Anyone who really used the Dark Arts, who really, really sought to use the supernatural to influence those around them for the gain of the practitioner and the misfortune of others?

They were the most protected. Because they were always hiding. Plus, they had the natural advantage of the intentionally malicious:

Those who would harm none sometimes hold the naive, but understandable belief that innocence will protect them. Those who are fine with harming others have already figured out that nobody’s entirely safe.

(Which is the reason, by the way, that I do not believe that the any of the malicious spellcrafters of Salem took part in prosecution or promulgation of the Witch Hunts. There’s safety in leading a mob until the mob turns on you. And given enough time, it will turn. Malefactors like positions of safety, and there’s no real safety in a time of armed hysteria. Mob rule does hurt wrongdoers, in the same way that a blazing forest will likely take out that nest of cobras…and the non-poisonous snakes, and the birds, and every animal and tree in its path, and you, if you’re close enough.
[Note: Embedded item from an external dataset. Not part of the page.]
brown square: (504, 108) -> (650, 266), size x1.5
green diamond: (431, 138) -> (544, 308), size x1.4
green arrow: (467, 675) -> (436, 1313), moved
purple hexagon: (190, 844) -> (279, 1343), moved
(Television serial killers sometimes taunt us by leading us right past the door to the basement where they keep the bodies. Real serial killers are much less likely to do this; they don’t have plot armor.)
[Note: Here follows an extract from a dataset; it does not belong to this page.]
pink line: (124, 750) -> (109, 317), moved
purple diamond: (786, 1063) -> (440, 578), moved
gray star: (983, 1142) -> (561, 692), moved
  • And the third reason is really less a reason than a question, and that question is:

who says they didn’t?

Because we’ve been through the Salem Witch Trials. We still learn about them in schools. We still have movies about them, and Rob Zombie videos.

So who cast this damned spell of forgetting on us?

You might think I’m kidding. I’m not. I mentioned earlier that the psychic censor tends to prevent really blatant manifestations of magic, like lightning bolts and fireballs. That’s true. But odd effects which come from seemingly-believable causes? That’s pretty much the basis of modern magickal theory.

Striking down all the witch-burners before the witches could be burned? Not, unfortunately, the kind of things that magic’s known to do.

But mass forgetting?

Mass rationalization of that long-ago-disproven idea that horrifying things await us in every darkened corner and at the back of every metaphorical cave?

That’s got magic’s pawprints all over it, friend.

You’ve got a curse. I’ve got a curse. EVERYBODY’S got a curse.


…you probably think I’m being sarcastic. I’m not. Think of what this means: the world isn’t insane. YOU’RE not insane. (Not unpleasantly so, at any rate.) And it’s not your fault, and it’s not the fault of people you don’t like, either, or (and this would be more disturbing) the fault of those you do like.  It’s the fault of a bunch of individuals who went around burning Witches, and got us all smacked down hard in the process.

That doesn’t mean that your actions aren’t your responsibility. You’re cursed, not possessed. It just means we’re not doomed.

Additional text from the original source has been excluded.